Wednesday, January 20, 2010

Direct Marketing Campaign Abandoned At The Point Of Sale

While doing more research and reading on direct marketing campaigns I was reminded of one that I partook in as a consumer a few years back. It worked out just fine for me, but horribly for the company involved. I received the benefit through my response, but they did not receive the sale. And, they had no one to blame but themselves.

I received a direct marketing piece in the mail from Ford. They were offering a fantastic deal: come in to one of their dealerships and test-drive one of their vehicles, and receive a Visa gift card in the mail in the amount of either $50 or $75 (I can't remember which it was, but either way it's a great deal, right?). I was still under a lease agreement with Toyota at the time and had no plans to buy a new car, but I figured why pass up the deal? I don't have to buy. The only requirement for me was that I come in and test-drive. After that, I can fill out the paperwork (most likely ending up on their mailing list for future correspondence and offers), say 'no thank you' to any offer, and go home to await my gift card.

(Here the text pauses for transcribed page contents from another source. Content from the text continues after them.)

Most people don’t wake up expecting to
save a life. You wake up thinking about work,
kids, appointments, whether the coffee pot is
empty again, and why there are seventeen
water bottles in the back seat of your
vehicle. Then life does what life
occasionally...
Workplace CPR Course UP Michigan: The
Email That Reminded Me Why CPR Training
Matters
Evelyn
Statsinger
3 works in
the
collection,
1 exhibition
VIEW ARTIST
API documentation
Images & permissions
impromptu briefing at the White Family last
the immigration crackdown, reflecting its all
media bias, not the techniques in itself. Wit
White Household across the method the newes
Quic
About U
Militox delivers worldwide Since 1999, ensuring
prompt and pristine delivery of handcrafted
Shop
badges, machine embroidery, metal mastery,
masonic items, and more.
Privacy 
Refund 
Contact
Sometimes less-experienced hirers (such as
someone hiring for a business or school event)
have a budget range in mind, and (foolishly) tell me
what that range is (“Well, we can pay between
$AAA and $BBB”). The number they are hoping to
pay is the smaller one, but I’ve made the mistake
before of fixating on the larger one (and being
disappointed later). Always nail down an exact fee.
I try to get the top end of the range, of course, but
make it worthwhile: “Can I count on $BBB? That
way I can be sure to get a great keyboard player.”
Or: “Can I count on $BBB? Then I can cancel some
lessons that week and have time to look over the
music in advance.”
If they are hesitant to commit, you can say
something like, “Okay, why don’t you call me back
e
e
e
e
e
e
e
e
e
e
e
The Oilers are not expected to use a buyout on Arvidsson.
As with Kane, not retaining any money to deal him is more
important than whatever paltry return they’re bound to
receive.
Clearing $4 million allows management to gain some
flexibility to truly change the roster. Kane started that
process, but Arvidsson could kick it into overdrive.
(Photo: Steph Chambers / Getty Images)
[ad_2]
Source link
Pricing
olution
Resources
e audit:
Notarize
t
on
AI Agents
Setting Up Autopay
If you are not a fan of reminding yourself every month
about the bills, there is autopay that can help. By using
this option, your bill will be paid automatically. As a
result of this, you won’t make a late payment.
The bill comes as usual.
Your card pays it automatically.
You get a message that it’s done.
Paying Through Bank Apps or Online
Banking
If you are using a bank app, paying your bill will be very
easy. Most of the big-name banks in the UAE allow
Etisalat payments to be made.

There happened to be a Ford dealership right down the street from me, so one day when I had some time and made my way over there. I went in and told the salesman that approached about the offer I had received in the mail and presented it to him. I followed him over to a table in the showroom and sat down. He looked it over briefly and then asked me point blank if I had any intention of buying a vehicle. I said 'no'.

"Okay, well let me just sign this paper, and you can be on your way", he said.

He signed the paper and gave it to me. Then he let me leave. No test drive. No sales pitch. Nothing. He didn't even try. As far as he was concerned, every person that came into the showroom with this direct mail piece in hand was going to waste his time. They were not going to buy a car. They just wanted the gift card. And, for him to make money he has to sell cars. So, in his eyes it was better to get rid of us freeloaders up front, and get back to business.

But, in doing this he missed the entire point of the direct marketing campaign. What the campaign did was bring people into the showroom and require them to actually try out a Ford product. Once the consumer was in there, it was the job of the salesperson (and the vehicle) to sell the product. Now, in my case (and perhaps the case of many others) the day would not have resulted in a sale. There was no chance of that. I had an almost brand new car which I was happy with. However, this visit could have potentially done a lot to help change my perception of Ford's products and of Ford as a company. But, instead the ball was dropped in the red zone.

All of the blame does not fall onto the salesman though. In his head, it made sense to not 'waste time' with these non-customers. His manager should have done more to ensure he did his best to educate these consumers and make any kind of connection that he could. Next, those marketers who created the campaign should have thought it out more completely and realized that this offer is going to bring in a lot of false leads to their salespeople who make a living off of commission. It was their responsibility to take their campaign a step further and sell it to the sales teams at the dealership. Tell the salespeople the reasoning behind the campaign and why you think it will work. Educate them on the marketing aspect of driving sales and get everyone on the same side.

The sales teams concerns should have then been addressed. They need qualified leads to have a better chance at making a sale. So, what's another way to offer this deal to consumers? Maybe have a certain day for the offer to be valid, or only during certain non-peak hours. Perhaps they could have designated certain employees to be the ones to handle those responding to the mailing - people whose income is not commission-based. However, because the details clearly were not thought of prior to the execution of this campaign, the direct marketing offer was a failure on the day I went in to the dealership, and more than likely a failure all around for the same reason.

As a final note, one of my associates received the same offer and did the same thing that I did. They never received their gift card in the mail. Follow-through is vital for any campaign if you plan to build a positive brand image in the minds of consumers.